The problem is that my backyard neighbors have this groundcover vine stuff that makes its way - not really into our yard, but up into our fence. Although I imagine if I just let it do its thing, it would eventually get into our yard. So I want to clear it all out, and I'm digging out as many roots as I can, and then will till which will hopefully break up anything else below the surface on our side. But is there anything I can do to prevent (or at least slow) the creeping?
Ugh, the previous owners of our home planted ivy and wisteria and it's IMPOSSIBLE to eradicate. I'm your neighbors Grass typically serves an effective barrier but you're wise to think of this before creating a bed there.
I think there are barriers that you tap into the soil to keep certain creeping things at bay. A generic physical barrier can also help (e.g., bricks or landscape wood), but creeping things will eventually creep over (those barriers just give you time to pull before the creepers take root on your side). E.g., there's one for bamboo.
I am slowly trying to get rid of the ivy that our next door neighbour loves. It has creeped over and under our wood fence. And it will be an ongoing issue unless they deal with it on their side. We have a wisteria plant that was put in by someone prior to use buying this house and trying to deal with that must be a pain for our neighbours because I'm not a huge fan of it myself (but because it's quite old, I'm keeping it going, though I may cut it back a lot in the winter).
So, for you, I'd say, it's going to be a big ol' pain the butt to deal with it over time. Commiserations.

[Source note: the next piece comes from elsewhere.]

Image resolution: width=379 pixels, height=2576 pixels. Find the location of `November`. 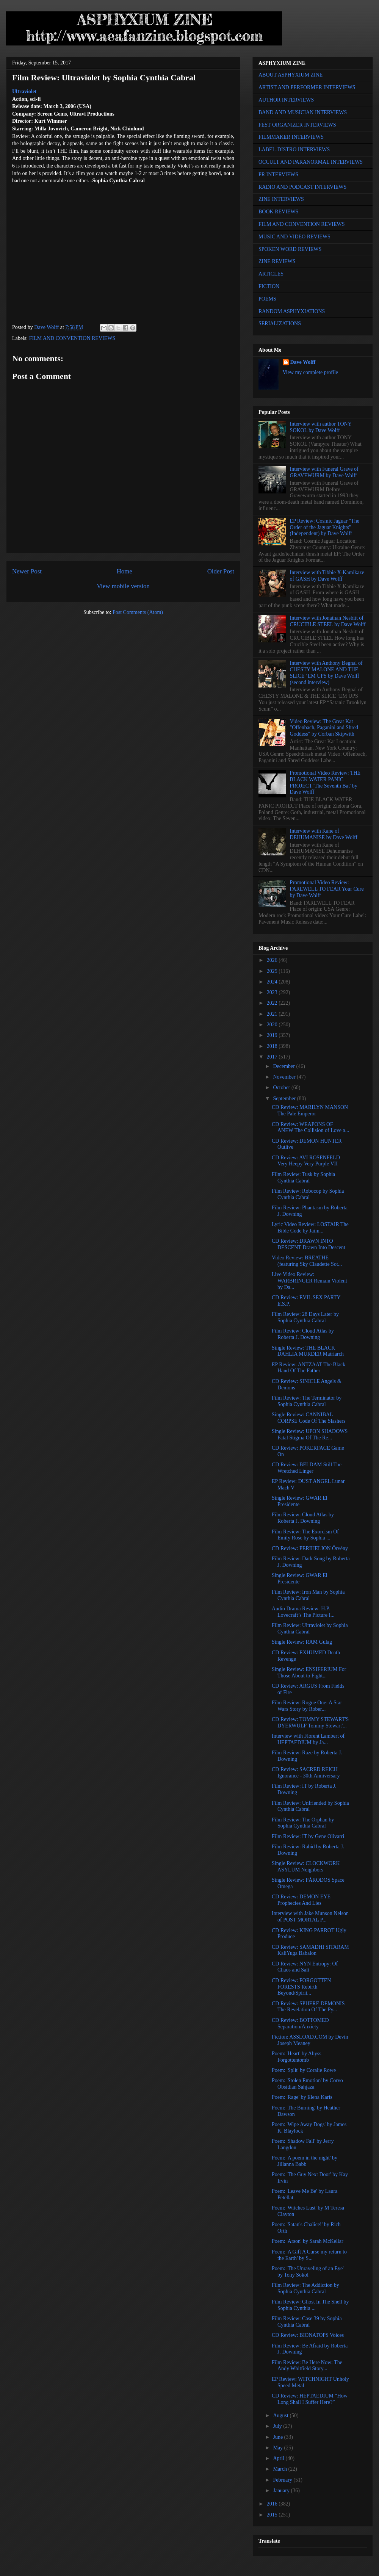 November is located at coordinates (285, 1077).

Ugh, we had a HUGE ivy bed removed from our yard, and one immediate neighbor has also spent a lot of time fighting ivy in his yard. But the house that backs up to ours and the other next door neighbor still have a ton of it, so it takes regular pulling of ivy and crap off of our fence and out of the ground along it to keep it from creeping back. Super annoying but I haven't found another solution.
I'm not help. But this reminds me of a rental house that I had years, and years ago. Like 15 years ago. I planted ivy in the front bed and trained it to grow up the trellis that was around the base of the porch. The landlord has pulled it out many times since then, and the last time I drove by (my son actually lives on that street now) the ivy was back. Whoops.